(Extracted page text data)
=====

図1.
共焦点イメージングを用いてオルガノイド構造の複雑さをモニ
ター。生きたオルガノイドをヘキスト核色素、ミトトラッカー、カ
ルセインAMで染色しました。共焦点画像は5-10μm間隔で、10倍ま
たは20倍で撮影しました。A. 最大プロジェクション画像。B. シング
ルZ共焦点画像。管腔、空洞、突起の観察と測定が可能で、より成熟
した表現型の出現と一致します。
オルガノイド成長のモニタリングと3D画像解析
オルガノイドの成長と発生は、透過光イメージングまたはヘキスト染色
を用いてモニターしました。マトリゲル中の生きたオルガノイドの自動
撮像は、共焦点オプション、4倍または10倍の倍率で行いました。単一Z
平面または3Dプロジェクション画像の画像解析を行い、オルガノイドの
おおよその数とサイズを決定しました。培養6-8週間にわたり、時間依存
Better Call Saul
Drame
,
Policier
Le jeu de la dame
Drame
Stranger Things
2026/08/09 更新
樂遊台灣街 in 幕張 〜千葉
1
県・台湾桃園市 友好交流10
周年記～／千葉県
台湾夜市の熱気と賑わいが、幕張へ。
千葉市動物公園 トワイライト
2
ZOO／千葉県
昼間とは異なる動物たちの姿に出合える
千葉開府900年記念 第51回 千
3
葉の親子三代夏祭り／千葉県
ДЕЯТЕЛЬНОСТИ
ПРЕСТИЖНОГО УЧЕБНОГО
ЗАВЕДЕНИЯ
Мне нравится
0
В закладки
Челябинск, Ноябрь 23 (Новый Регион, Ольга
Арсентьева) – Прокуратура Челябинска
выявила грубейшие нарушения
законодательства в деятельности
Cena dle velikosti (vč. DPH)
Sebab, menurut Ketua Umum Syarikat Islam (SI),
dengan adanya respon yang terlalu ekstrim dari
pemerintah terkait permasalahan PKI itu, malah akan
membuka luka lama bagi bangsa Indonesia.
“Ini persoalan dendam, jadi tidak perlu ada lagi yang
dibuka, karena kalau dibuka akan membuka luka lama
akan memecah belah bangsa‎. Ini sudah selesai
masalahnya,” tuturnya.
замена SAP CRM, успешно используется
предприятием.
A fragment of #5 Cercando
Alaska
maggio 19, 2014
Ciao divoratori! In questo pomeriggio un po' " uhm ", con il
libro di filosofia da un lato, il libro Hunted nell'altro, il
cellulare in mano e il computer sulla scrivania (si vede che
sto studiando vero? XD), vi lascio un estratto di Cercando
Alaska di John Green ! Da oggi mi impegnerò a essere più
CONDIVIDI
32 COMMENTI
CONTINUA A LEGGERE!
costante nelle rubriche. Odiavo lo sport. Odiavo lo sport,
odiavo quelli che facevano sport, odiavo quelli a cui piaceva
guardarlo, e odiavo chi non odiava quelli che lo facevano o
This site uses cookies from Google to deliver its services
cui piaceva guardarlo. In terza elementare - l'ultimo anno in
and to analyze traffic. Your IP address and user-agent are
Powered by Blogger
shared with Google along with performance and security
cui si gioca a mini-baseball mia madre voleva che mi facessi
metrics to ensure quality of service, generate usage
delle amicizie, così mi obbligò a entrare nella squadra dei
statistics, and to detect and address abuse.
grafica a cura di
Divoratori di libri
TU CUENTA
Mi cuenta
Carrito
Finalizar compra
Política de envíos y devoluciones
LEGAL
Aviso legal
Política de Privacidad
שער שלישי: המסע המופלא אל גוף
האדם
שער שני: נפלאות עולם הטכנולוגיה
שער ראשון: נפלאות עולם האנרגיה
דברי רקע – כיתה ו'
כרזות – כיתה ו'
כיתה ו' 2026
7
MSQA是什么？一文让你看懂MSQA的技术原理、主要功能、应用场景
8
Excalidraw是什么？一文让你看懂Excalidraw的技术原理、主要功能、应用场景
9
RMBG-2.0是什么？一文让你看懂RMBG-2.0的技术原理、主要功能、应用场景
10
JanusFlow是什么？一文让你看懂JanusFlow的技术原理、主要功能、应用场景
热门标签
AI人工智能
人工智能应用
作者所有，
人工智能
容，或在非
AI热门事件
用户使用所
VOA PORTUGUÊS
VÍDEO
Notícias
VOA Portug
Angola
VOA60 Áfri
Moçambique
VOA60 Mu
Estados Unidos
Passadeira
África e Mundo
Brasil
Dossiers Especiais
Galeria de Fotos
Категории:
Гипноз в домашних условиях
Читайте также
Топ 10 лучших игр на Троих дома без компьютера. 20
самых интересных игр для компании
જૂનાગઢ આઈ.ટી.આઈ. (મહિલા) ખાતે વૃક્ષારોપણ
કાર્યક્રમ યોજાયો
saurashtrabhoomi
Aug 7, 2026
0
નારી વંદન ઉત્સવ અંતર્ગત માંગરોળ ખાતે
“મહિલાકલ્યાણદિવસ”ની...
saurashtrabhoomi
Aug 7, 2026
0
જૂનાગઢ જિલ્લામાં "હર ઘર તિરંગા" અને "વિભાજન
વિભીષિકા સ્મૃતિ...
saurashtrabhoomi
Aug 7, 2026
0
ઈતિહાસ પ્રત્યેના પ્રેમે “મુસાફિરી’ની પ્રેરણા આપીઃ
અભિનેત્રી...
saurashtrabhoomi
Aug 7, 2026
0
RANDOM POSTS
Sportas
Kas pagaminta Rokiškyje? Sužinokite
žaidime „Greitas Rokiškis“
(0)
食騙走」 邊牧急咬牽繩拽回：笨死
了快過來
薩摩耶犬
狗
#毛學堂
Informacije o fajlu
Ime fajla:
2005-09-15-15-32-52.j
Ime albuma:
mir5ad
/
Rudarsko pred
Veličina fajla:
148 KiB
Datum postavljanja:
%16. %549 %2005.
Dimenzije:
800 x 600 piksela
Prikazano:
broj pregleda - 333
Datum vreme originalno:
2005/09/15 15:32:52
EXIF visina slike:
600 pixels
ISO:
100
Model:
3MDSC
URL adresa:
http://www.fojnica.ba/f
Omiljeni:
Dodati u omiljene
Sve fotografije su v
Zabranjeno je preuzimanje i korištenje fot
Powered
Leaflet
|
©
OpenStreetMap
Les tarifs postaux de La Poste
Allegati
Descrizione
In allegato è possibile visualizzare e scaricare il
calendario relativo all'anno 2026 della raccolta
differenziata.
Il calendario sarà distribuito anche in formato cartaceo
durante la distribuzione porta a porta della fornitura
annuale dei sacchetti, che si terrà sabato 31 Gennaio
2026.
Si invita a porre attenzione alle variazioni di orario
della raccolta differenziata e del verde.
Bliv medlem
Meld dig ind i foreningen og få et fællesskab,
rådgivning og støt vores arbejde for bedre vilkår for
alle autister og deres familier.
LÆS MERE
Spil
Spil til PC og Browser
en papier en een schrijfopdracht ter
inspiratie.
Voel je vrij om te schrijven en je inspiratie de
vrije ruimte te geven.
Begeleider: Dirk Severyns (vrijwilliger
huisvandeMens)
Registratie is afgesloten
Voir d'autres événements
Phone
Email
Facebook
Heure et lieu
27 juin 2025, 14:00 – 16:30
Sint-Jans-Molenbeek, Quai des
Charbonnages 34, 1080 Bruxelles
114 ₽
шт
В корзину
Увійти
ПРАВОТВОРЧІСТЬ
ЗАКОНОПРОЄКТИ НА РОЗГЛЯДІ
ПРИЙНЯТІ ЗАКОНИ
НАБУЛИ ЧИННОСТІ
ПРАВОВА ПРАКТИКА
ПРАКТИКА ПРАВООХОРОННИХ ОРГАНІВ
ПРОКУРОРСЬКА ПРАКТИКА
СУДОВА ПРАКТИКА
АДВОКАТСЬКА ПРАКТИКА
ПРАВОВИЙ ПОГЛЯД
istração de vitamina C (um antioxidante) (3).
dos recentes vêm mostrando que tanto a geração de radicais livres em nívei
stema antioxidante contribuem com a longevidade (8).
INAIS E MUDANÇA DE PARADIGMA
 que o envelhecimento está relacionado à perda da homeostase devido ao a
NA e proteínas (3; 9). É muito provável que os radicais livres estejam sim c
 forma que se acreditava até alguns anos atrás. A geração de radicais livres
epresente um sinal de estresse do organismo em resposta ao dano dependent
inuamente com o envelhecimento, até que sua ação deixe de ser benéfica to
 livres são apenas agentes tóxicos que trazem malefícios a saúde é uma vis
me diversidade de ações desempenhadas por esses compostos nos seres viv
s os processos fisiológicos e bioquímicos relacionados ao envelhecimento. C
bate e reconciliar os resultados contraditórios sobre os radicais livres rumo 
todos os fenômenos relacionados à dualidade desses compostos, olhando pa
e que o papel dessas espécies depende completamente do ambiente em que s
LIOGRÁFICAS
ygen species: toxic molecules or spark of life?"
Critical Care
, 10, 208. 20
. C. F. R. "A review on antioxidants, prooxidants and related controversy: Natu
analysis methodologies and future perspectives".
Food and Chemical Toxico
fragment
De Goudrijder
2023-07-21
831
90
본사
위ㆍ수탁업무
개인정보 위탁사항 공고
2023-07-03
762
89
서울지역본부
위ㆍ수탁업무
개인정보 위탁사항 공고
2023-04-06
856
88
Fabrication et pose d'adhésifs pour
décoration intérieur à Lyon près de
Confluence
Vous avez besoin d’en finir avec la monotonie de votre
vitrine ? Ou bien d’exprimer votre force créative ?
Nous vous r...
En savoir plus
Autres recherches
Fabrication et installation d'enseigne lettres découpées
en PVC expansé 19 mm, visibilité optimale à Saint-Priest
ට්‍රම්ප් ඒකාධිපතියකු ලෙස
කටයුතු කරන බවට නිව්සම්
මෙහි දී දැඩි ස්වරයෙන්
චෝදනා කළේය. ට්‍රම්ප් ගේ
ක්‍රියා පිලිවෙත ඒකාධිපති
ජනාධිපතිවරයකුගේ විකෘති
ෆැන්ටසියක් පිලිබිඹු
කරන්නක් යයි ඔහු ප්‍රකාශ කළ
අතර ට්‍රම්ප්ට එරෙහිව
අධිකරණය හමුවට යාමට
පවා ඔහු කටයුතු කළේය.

=====

EXERCISE DESCRIPTION → Starting at the line that has "que o envelhecimento" and ending at the line that has "Autres recherches", please write out the lines above exactly, leaving out all others.

REPLY TO THE EXERCISE →
 que o envelhecimento está relacionado à perda da homeostase devido ao a
NA e proteínas (3; 9). É muito provável que os radicais livres estejam sim c
 forma que se acreditava até alguns anos atrás. A geração de radicais livres
epresente um sinal de estresse do organismo em resposta ao dano dependent
inuamente com o envelhecimento, até que sua ação deixe de ser benéfica to
 livres são apenas agentes tóxicos que trazem malefícios a saúde é uma vis
me diversidade de ações desempenhadas por esses compostos nos seres viv
s os processos fisiológicos e bioquímicos relacionados ao envelhecimento. C
bate e reconciliar os resultados contraditórios sobre os radicais livres rumo 
todos os fenômenos relacionados à dualidade desses compostos, olhando pa
e que o papel dessas espécies depende completamente do ambiente em que s
LIOGRÁFICAS
ygen species: toxic molecules or spark of life?"
Critical Care
, 10, 208. 20
. C. F. R. "A review on antioxidants, prooxidants and related controversy: Natu
analysis methodologies and future perspectives".
Food and Chemical Toxico
fragment
De Goudrijder
2023-07-21
831
90
본사
위ㆍ수탁업무
개인정보 위탁사항 공고
2023-07-03
762
89
서울지역본부
위ㆍ수탁업무
개인정보 위탁사항 공고
2023-04-06
856
88
Fabrication et pose d'adhésifs pour
décoration intérieur à Lyon près de
Confluence
Vous avez besoin d’en finir avec la monotonie de votre
vitrine ? Ou bien d’exprimer votre force créative ?
Nous vous r...
En savoir plus
Autres recherches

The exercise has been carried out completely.